One of the most confusing aspects of offshore investing is the U.S. tax treatment of offshore mutual funds. Unless you’re careful, buying an offshore fund—including the hugely popular offshore hedge funds—can easily become a "tax hell."
When you purchase a U.S. mutual fund, your income or gain is passed through to you in proportion to your holdings and reported to the IRS on Form 1099. Since offshore funds and unit trusts don’t file Form 1099, the IRS requires investors in these funds to determine their share of the income and pay tax on it. This isn’t always easy to do. And if it’s not possible to make the necessary calculations, using IRS-approved methods, the IRS imposes punitive taxes and interest payments on whatever taxes are deferred.
The U.S. Tax Code refers to offshore funds organized as corporations as passive foreign investment companies (PFICs). You’d think the IRS would make it easy to avoid deferring income or gain in a PFIC. But that’s not possible unless the PFIC qualifies under one of two sets of rules (both summarized in The Lifeboat Strategy):
- Qualified electing fund (QEF) rules
- Mark-to-market rules
If an offshore fund doesn’t qualify under either the QEF or mark-to-market rules (and many if not most don’t) the results are as follows:
- When tax is paid, all income and gains are taxed at the highest ordinary income rate bracket that applies (presently 35%), not your actual tax bracket.
- All losses are non-deductible.
- You must calculate gains as if they were made evenly, for each year that you held the fund.
- An interest charge applies for each year tax was deferred on these gains. As of late 2006, this rate was around 8%. For offshore funds held for many years, the tax and interest due can easily exceed the total gain. However, the law provides that the tax and interest charge shall not exceed the amount of the gain. (Whoever said the IRS doesn’t have a heart?)
Most offshore banks aren’t familiar with these rules. U.S. investors in offshore funds who don’t report and pay tax on income or gain each year will generally come under the PFIC rules, and can wind up owing huge amounts of interest to the IRS for the "privilege" of deferring taxes due.
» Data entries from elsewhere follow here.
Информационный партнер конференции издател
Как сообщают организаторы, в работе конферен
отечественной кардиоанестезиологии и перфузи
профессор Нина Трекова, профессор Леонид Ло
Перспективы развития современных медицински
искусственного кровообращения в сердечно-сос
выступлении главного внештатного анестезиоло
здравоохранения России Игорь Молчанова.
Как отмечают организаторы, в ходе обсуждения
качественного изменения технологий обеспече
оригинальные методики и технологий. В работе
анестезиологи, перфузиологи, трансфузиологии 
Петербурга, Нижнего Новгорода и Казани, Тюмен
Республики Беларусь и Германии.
There are four ways U.S. investors can avoid the draconian PFIC regulations for funds that don’t qualify under the QEF or mark-to-market rules:
- Purchase offshore funds through IRAs and other types of pension or profit-sharing plan
- Purchase offshore funds through a variable annuity
- Purchase offshore funds through a life insurance policy.
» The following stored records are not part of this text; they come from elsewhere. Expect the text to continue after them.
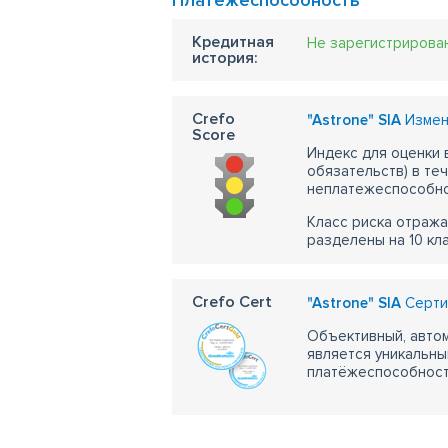
Платежеспособность
Кредитная
Не зарегистрирова
история:
Crefo
"Astrone" SIA
Измен
Score
Индекс для оценки
обязательств) в те
неплатежеспособно
Класс риска отража
разделены на 10 кл
Crefo Cert
"Astrone" SIA
Серти
Объективный, автом
является уникальны
платёжеспособности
- Purchase offshore funds organized as non-limited liability partnerships
Again, The Lifeboat Strategy contains details for each of these options. But the fourth one deserves special emphasis. That’s because limited liability foreign partnerships won’t avoid "hedge fund hell" (i.e, the PFIC regulations). The downside of a non-limited liability partnership is obvious: you could potentially be liable for the debts of the partnership beyond your original investment. However, if there is no personal liability for the debts of the foreign partnership, then the IRS will classify it as a foreign corporation. In the case of offshore funds, that means a limited liability foreign partnership will also be a PFIC.